Ten years ago, I had a midlife crisis and bought a powerful motorcycle. Instead of slowly building my skills and becoming comfortable with the machine, I’d ride the bike on the FDR drive, the highway that runs along the east side of Manhattan. I would clench the handlebars desperately as the average speed seemed to be about 80, drivers constantly weaved between lanes, and the road had plenty of cracks and pot holes. After 6 months of terror, I gave the bike up.
I took the same bold approach when it came to perfumery. Within a month of beginning my passion, I set out to create an artificial sandalwood, not knowing that this has been the quest of perfumers for at least a century.
Most sandalwood calls itself “Mysore,” the city in India that is (or was) the source of the best quality.
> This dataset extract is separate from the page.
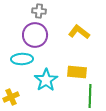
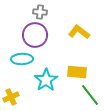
gray cross: moved 1 px right, 1 px down
green line: moved 1 px up; rotated 40 degrees counterclockwise
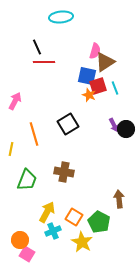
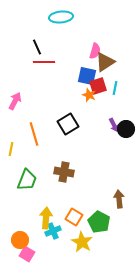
cyan line: rotated 32 degrees clockwise
yellow arrow: moved 1 px left, 6 px down; rotated 25 degrees counterclockwise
The best came from wild trees, but now there are few, if any, left.
I have 20 different samples from around the world and only one smells like genuine Mysore; it has a subtle, almost medicinal, complexity that runs through it. So, before trying to duplicate Mysore sandalwood, I would be happy to duplicate any sandalwood, provided it comes from santalum alba , versus santalum spicitus, another species without the alba’s charm.
While Sandalwood (BPC’s version), is made bold with vetiver and frankincense—these also act as fixatives—these rest over a sandalwood-like substructure that allows the aroma of the wood to emerge as the perfume dries down. This substructure is, at least to my mind, frightfully complicated, but it provides an authentic sandalwood note, because it contains a fair amount of the real stuff and because it contains santalol, a distillate made from sandalwood itself. It’s just as expensive as some sandalwood, but it’s much more assertive. Next time: more about the substructure.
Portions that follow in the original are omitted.